For a few days last October the Yorkshire mining village of Grimethorpe appeared to lose its composure. News of Grimethorpe colonised the front pages of the tabloids. It was a strange affair. On 17 October 1984 we were told the story of Coal Board property set on fire by ‘rampaging hooded mobs’, and of a woman police sergeant attacked and injured after the same mob had besieged the police station. The following day the Deputy Chief Constable of South Yorkshire was to be seen on the main news broadcast of the day giving the villagers an ‘unreserved apology’ for instances of police wrong-doing.
Grimethorpe is not the kind of place where an outsider blends into the landscape. When I went there the other day I was modestly dressed, almost demure. Not, I thought, a sore thumb. I got down from the bus. Two small boys cycled up to me. One of them asked: ‘Art thou poooof?’ ‘Art thou gay?’ clarified his friend. I was about to treat with them when the first boy offered to fight me. I made off up the hill. Everyone knows everyone else, at least by sight, in this village of six thousand people. One old man in the ‘Bullet’, the ex-servicemen’s club, sat with a friend born in the same street ten days after him. They had gone to school together, been miners at Grimethorpe pit, joined the same regiment, returned to ‘Grimey’, retired together, and were now, in their late sixties, supping half-pints and teasing the man at the next table because he was an outsider: he had come from the nearby village of South Kirkby over sixty years ago.

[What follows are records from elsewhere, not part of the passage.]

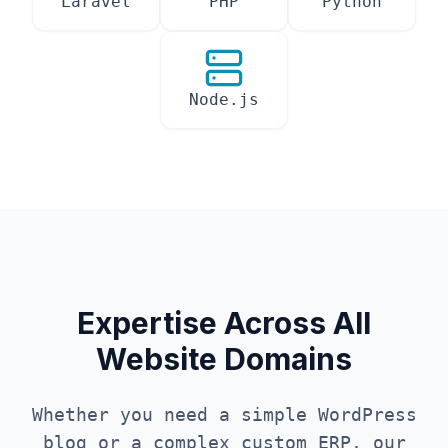
Laravel
PHP
Python
Node.js
Expertise Across All
Website Domains
Whether you need a simple WordPress
blog or a complex custom ERP, our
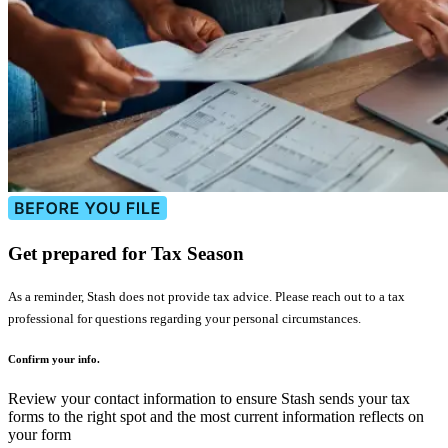
Get prepared for Tax Season
As a reminder, Stash does not provide tax advice. Please reach out to a tax
professional for questions regarding your personal circumstances.
Confirm your info.
Review your contact information to ensure Stash sends your tax
forms to the right spot and the most current information reflects on
your form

The pit is the reason the village exists. Eight hundred of Grimethorpe mine’s 1500 workers live in the village. Perhaps another eight hundred work in the brickyards and the Coalite and Pulverite factories adjoining the colliery yard and in the Coal Board’s Shafton Workshops. Other villagers are miners at neighbouring pits. Those small industries and businesses in Grimethorpe which do not depend directly on coal depend directly on the custom of miners and their families. ‘Grimethorpe is not called Grimethorpe because it’s dirty, though it is,’ one man told me. A Viking called Grima settled here. There has been commercial coal-mining within the parish boundary since the 16th century. The shaft of the present pit was sunk in 1894, and according to the locals, the area has been covered in coal-dust ever since. They claim to have to redecorate their houses twice as often as people living in Sheffield. Although Grimethorpe stretches across a small valley and reaches up two hills to form ‘the red city’ and the ‘white’, so-called after the colour of the houses, nevertheless the pit and its surrounding industrial complex dominate the village, giving the area a harsh, dramatic appearance. Beyond the winding-gear of Grimethorpe colliery lie the slag-heaps, and in between is the New Park Spring coal stockyard, scene of the 22 arrests of 14 October 1984, after which some rioting did indeed take place.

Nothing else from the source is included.